#### [EXERCISE PROMPT]
Write out each line from the data below that includes the word "זוגית".

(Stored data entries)
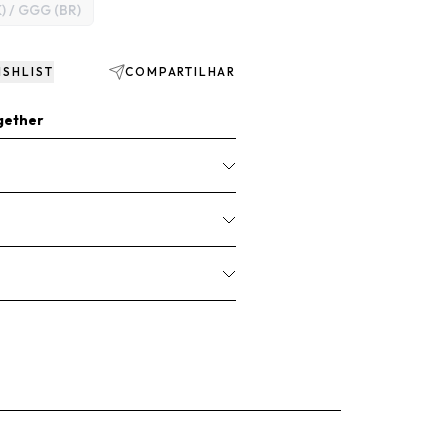
) / GGG (BR)
ISHLIST
COMPARTILHAR
gether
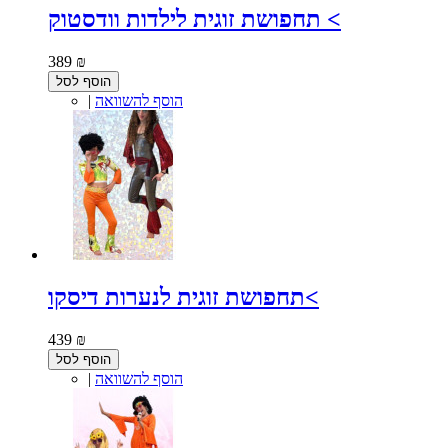
תחפושת זוגית לילדות וודסטוק <
389 ₪
הוסף לסל
הוסף להשוואה
|
תחפושת זוגית לנערות דיסקו<
439 ₪
הוסף לסל
הוסף להשוואה
|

#### [FINISHED TASK]
תחפושת זוגית לילדות וודסטוק <
תחפושת זוגית לנערות דיסקו<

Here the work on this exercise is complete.